When Gisele was called to talk to police in November 2020, she thought it was about the upskirting allegations, which she knew about.

As her husband left to be questioned, she had no idea this was the last time she would see him as a free man.

After confirming she was the wife of Dominique Pelicot – telling police he was a “super guy” – detectives explained they had found thousands of photos and videos. They showed her a photograph. Then a second, and a third.

“I asked him to stop. It was unbearable. I was inert in my bed, and a man was raping me. My world fell apart,” Gisele later told the jury.

She described the images as “a horror scene”.

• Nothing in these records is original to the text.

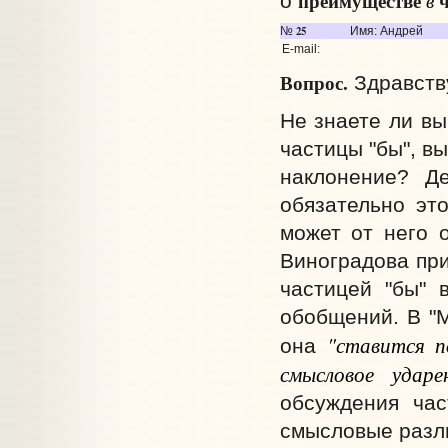
преимуществе
ч
в
о
25
№
Имя: Андрей
E-mail:
Вопрос.
Здравств
Не знаете ли вы
частицы "бы", в
наклонение? Де
обязательно эт
может от него о
Виноградова пр
частицей "бы" 
обобщений. В "М
"ставится п
она
смысловое ударе
обсуждения час
смысловые разли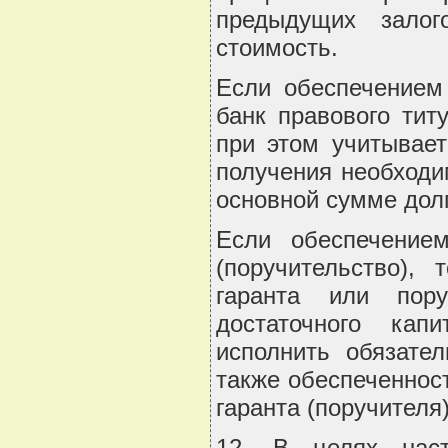
предыдущих залог
стоимость.
Если обеспечением 
банк правового тит
при этом учитывает
получения необходи
основной сумме дол
Если обеспечением
(поручительство),
гаранта или пору
достаточного кап
исполнить обязател
также обеспеченнос
гаранта (поручителя)
12. В целях нас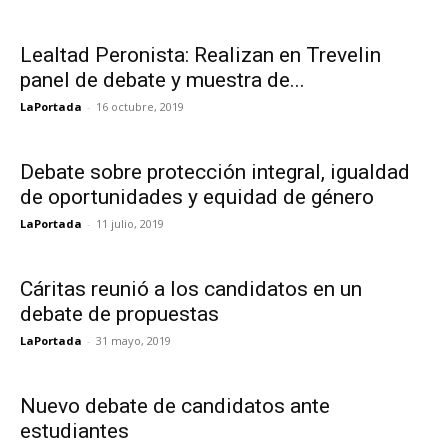
Lealtad Peronista: Realizan en Trevelin
panel de debate y muestra de...
LaPortada
-
16 octubre, 2019
Debate sobre protección integral, igualdad
de oportunidades y equidad de género
LaPortada
-
11 julio, 2019
Cáritas reunió a los candidatos en un
debate de propuestas
LaPortada
-
31 mayo, 2019
Nuevo debate de candidatos ante
estudiantes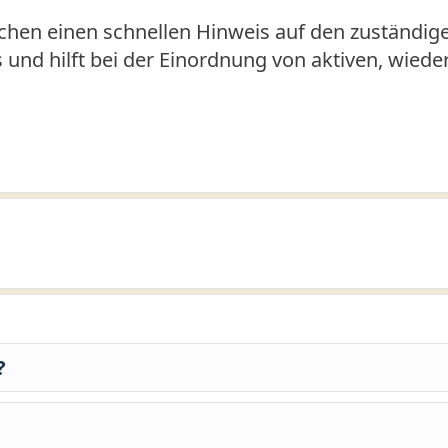
hen einen schnellen Hinweis auf den zuständige
us und hilft bei der Einordnung von aktiven, wied
?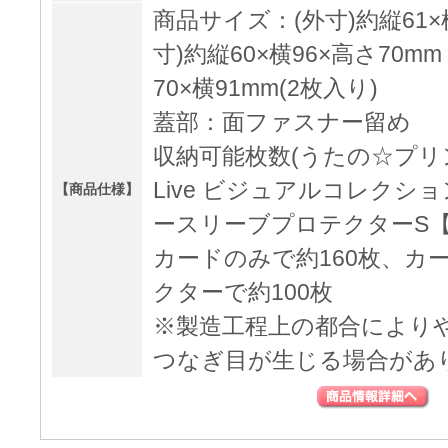
商品サイズ：(外寸)約縦61×横9
寸)約縦60×横96×高さ70m
70×横91mm(2枚入り)
蓋部：面ファスナー留め
収納可能枚数(うたの☆プリンス
Live ビジュアルコレク
【商品仕様】
ースリーブプロテクターS【B
カードのみで約160枚、カ
クターで約100枚
※製造工程上の都合により
つなぎ目が生じる場合があ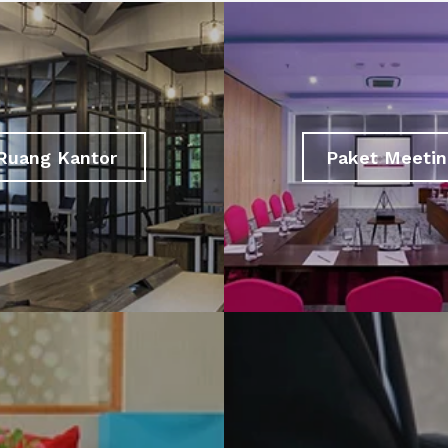
Ruang Kantor
Paket Meetin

Gisele outside court. Pic: Reuters
Image:
Gisele outside court. Pic: Reuters

For almost a decade, Dominique had arranged for dozens of men to come to the couple’s home and have sex with his sedated wife as he filmed them, keeping the footage to fulfil his own fantasies.

“I was sacrificed on the altar of vice,” she said. “They regarded me like a rag doll, a garbage bag.”

Dominique pleaded guilty to drugging and raping Gisele, and inviting around 70 men to have sex with his comatose wife. Fifty of those were identified and arrested.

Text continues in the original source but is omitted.